OBANSADJO À DAKAR CE DIMANCHE 19 FÉVRIER 2012 POUR PROMOUVOIR LE DIALOGUE.

L’ex-président nigérian, Olusegun Obasanjo a été chargé d’une « mission de haut niveau » par la « Communauté des Etats de l’Afrique de l’ouest (CEDEAO) », « pour discuter avec tous les acteurs politiques du Sénégal en vue de promouvoir le dialogue et garantir des élections libres, transparentes et paisibles », indique un communiqué. Source : « PressAfrik ».



Olusegun Obasanjo (né le 5 mars 1937) est un homme politique nigérian, ancien président de la République fédérale du Nigeria de 1976 à 1979 et de 1999 à 2007.


L’ancien président du Nigeria est attendu dimanche 19 février 2012 à Dakar, selon diverses sources qui font part d’une volonté d’ouverture de ses prochains interlocuteurs, du pouvoir et de l’opposition, pour participer à l’apaisement de la tension pré-électorale.
A quelques jours du scrutin présidentiel, les manifestations contre la validation de la candidature du président sortant Abdoulaye Wade, menées par le « Mouvement des forces vives du 23-Juin (M23) », se multiplient et dégénèrent parfois dans différentes endroits du pays.

La décision d’envoyer M. Obasanjo a été prise conjointement par la « CEDEAO » avec l’« Union africaine (UE) », jeudi 16 février 2012, lors de la clôture de la 40ème session ordinaire de la Conférence des Chefs d’Etat et de gouvernement de la « CEDEAO » qui s’est tenu les 16 et 17 février 2012 à Abuja (Nigeria). A cette occasion, le chef de l’Etat ivoirien Alassane Dramane Ouattara a été élu président en exercice de la «CEDEAO », tandis que l’ancien ministre burkinabé des Affaires étrangères, Kadre Désiré Ouédraogo, devient nouveau président de la Commission de la « CEDEAO », basée dans la capitale nigériane.

A ce sujet, l’un des candidats à l’élection présidentielle, Dr Cheikh Tidiane Gadio a affirmé sur les ondes d’une radio locale qu’il était convaincu de la crédibilité de l’ex-président nigérian. Et il a eu à travailler lui (Obasanjo) dans le domaine de la résolution des conflits. Mais pour le leader du Parti socialiste, Ousmane Tanor Dieng, il n’est pas temps à la négociation en tant que Me Wade n’a pas renoncé à sa candidature.
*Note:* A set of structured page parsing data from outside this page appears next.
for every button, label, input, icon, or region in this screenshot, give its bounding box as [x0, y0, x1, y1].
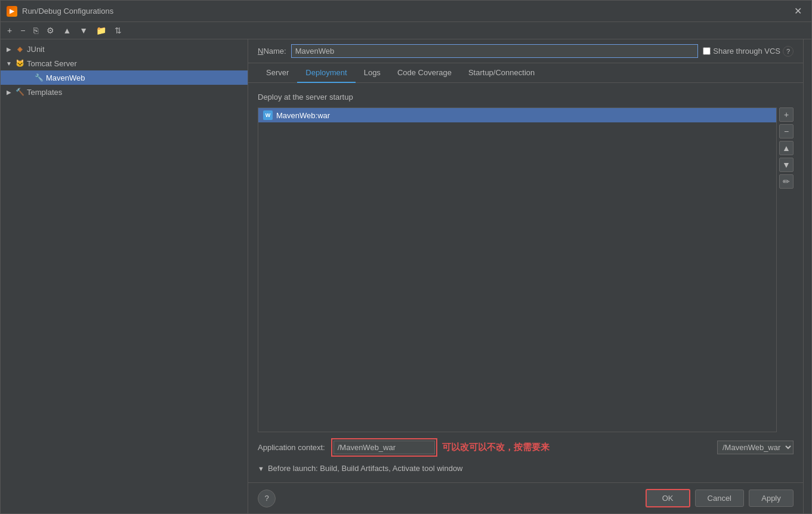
app-context-wrapper: 可以改可以不改，按需要来 /MavenWeb_war [331, 438, 794, 457]
app-context-input[interactable] [334, 441, 435, 454]
tab-deployment[interactable]: Deployment [297, 63, 355, 83]
tabs-row: Server Deployment Logs Code Coverage Sta… [248, 63, 803, 83]
tomcat-arrow: ▼ [5, 60, 13, 67]
deploy-add-button[interactable]: + [779, 107, 794, 122]
sidebar-item-templates-label: Templates [27, 88, 62, 97]
app-context-row: Application context: 可以改可以不改，按需要来 /Maven… [258, 432, 794, 457]
app-icon: ▶ [7, 6, 17, 17]
sidebar-item-junit-label: JUnit [27, 45, 45, 54]
bottom-buttons: ? OK Cancel Apply [248, 482, 803, 513]
deploy-list-wrapper: W MavenWeb:war + − ▲ ▼ ✏ [258, 107, 794, 432]
tab-server[interactable]: Server [258, 63, 297, 83]
deploy-remove-button[interactable]: − [779, 124, 794, 138]
deploy-item-label: MavenWeb:war [276, 111, 330, 120]
sidebar-item-mavenweb[interactable]: 🔧 MavenWeb [1, 70, 248, 85]
app-context-dropdown[interactable]: /MavenWeb_war [717, 441, 794, 454]
copy-config-button[interactable]: ⎘ [30, 24, 41, 36]
share-vcs-help-button[interactable]: ? [783, 46, 794, 57]
cancel-button[interactable]: Cancel [695, 490, 744, 507]
arrow-up-button[interactable]: ▲ [60, 24, 74, 36]
tab-logs[interactable]: Logs [356, 63, 389, 83]
title-bar: ▶ Run/Debug Configurations ✕ [1, 1, 811, 22]
deploy-edit-button[interactable]: ✏ [779, 174, 794, 189]
sidebar-item-templates[interactable]: ▶ 🔨 Templates [1, 85, 248, 99]
name-label: NName: [258, 47, 286, 56]
arrow-down-button[interactable]: ▼ [76, 24, 91, 36]
apply-button[interactable]: Apply [749, 490, 794, 507]
name-row: NName: Share through VCS ? [248, 39, 803, 63]
war-icon: W [263, 110, 273, 120]
tomcat-icon: 🐱 [15, 59, 24, 68]
sidebar-item-tomcat-label: Tomcat Server [27, 59, 77, 68]
deployment-tab-content: Deploy at the server startup W MavenWeb:… [248, 83, 803, 482]
before-launch-section: ▼ Before launch: Build, Build Artifacts,… [258, 457, 794, 473]
right-panel: NName: Share through VCS ? Server Deploy… [248, 39, 803, 513]
sort-button[interactable]: ⇅ [112, 24, 125, 36]
share-vcs-label: Share through VCS [713, 47, 780, 56]
sidebar-item-junit[interactable]: ▶ ◈ JUnit [1, 42, 248, 56]
app-context-input-box [331, 438, 437, 457]
scrollbar[interactable] [803, 39, 811, 513]
deploy-list-container: W MavenWeb:war [258, 107, 777, 432]
before-launch-text: Before launch: Build, Build Artifacts, A… [268, 464, 463, 473]
junit-icon: ◈ [15, 44, 24, 54]
templates-icon: 🔨 [15, 87, 24, 97]
app-context-label: Application context: [258, 443, 325, 452]
sidebar-item-mavenweb-label: MavenWeb [46, 73, 85, 82]
toolbar: + − ⎘ ⚙ ▲ ▼ 📁 ⇅ [1, 22, 811, 39]
before-launch-collapse[interactable]: ▼ [258, 465, 264, 472]
junit-arrow: ▶ [5, 45, 13, 53]
share-vcs-row: Share through VCS ? [703, 46, 794, 57]
folder-button[interactable]: 📁 [93, 24, 109, 36]
sidebar: ▶ ◈ JUnit ▼ 🐱 Tomcat Server 🔧 MavenWeb ▶… [1, 39, 248, 513]
templates-arrow: ▶ [5, 88, 13, 96]
mavenweb-arrow [24, 74, 32, 81]
tab-code-coverage[interactable]: Code Coverage [389, 63, 460, 83]
close-button[interactable]: ✕ [791, 4, 805, 18]
deploy-move-up-button[interactable]: ▲ [779, 141, 794, 155]
name-input[interactable] [291, 44, 699, 58]
ok-button[interactable]: OK [646, 489, 690, 507]
question-button[interactable]: ? [258, 490, 276, 507]
deploy-item-mavenweb-war[interactable]: W MavenWeb:war [258, 108, 776, 122]
dialog-title: Run/Debug Configurations [22, 7, 113, 16]
deploy-section-title: Deploy at the server startup [258, 93, 794, 101]
remove-config-button[interactable]: − [17, 24, 28, 36]
share-vcs-checkbox[interactable] [703, 47, 711, 55]
add-config-button[interactable]: + [4, 24, 15, 36]
side-buttons-column: + − ▲ ▼ ✏ [777, 107, 794, 432]
tab-startup-connection[interactable]: Startup/Connection [460, 63, 543, 83]
settings-button[interactable]: ⚙ [44, 24, 57, 36]
deploy-move-down-button[interactable]: ▼ [779, 158, 794, 172]
sidebar-item-tomcat[interactable]: ▼ 🐱 Tomcat Server [1, 56, 248, 70]
app-context-hint: 可以改可以不改，按需要来 [442, 442, 549, 453]
maven-icon: 🔧 [34, 73, 44, 82]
APPEL AU « CALME » ET À LA « SÉRÉNITÉ »

Le ministre de l'Intérieur Ousmane Ngom a rencontré samedi 18 février 2012Serigne Mansour Sy, calife général de la confrérie des Tidianes à Tivaouane, pour tenter de calmer les esprits. Le porte-parole du calife a appelé les fidèles au « calme » et à la « sérénité ». Des ONG de défense des droits de l'homme ont déploré les violences en dénonçant des « dizaines d'arrestations » depuis trois jours. Elles ont exhorté les autorités à « cesser immédiatement la répression en cours ». Sept jeunes du « mouvement Y'en a marre », opposé à un nouveau mandat de Wade, qui avaient été arrêtés jeudi 16 février 2012 à Dakar ont été inculpés de « participation à une manifestation non autorisée » et mis en liberté, et seront jugés le 22 février 2012, selon leur collectif. Treize autres sont toujours entre les mains de la police.
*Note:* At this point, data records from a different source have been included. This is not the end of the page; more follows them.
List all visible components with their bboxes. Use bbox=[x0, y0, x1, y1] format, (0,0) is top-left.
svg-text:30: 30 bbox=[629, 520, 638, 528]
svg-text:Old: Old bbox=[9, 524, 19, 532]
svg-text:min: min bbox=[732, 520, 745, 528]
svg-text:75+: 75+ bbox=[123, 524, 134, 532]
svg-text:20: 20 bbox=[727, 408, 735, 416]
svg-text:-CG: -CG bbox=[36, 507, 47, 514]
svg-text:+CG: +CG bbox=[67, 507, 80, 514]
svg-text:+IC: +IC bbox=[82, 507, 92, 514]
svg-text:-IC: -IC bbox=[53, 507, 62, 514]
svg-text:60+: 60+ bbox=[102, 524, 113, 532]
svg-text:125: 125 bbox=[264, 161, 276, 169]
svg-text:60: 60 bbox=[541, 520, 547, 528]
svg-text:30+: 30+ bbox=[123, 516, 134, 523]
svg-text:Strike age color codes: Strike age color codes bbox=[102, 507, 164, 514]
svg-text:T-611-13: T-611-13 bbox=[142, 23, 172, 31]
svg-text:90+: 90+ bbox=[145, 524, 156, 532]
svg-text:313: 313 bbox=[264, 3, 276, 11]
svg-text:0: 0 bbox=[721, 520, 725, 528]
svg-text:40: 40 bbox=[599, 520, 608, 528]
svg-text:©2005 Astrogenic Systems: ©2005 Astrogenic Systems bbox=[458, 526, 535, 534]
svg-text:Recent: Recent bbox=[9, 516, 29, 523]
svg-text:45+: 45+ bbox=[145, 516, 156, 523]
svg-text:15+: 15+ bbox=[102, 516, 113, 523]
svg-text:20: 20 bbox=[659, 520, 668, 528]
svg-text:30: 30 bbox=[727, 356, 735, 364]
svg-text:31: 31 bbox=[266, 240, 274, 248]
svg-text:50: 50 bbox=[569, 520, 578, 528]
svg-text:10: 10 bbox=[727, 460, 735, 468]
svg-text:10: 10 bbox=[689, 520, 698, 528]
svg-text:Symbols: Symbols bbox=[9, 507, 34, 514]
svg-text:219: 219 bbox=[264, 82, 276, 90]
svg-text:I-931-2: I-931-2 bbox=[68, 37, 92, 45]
Élu en 2000, réélu en 2007Abdoulaye Wade se dit sûr de remporter la présidentielle au premier tour. Le « M23 » estime qu'il a épuisé ses deux mandats légaux et juge illégale sa nouvelle candidature, ce que contestent ses partisans qui soulignent que des réformes de la Constitution lui donnent le droit de se représenter. C'est dans ce climat de vive tension que quelque 23 000 militaires et paramilitaires ont commencé à voter à la présidentielle de samedi 18 février 2012, jusqu'à dimanche 19 février 2012.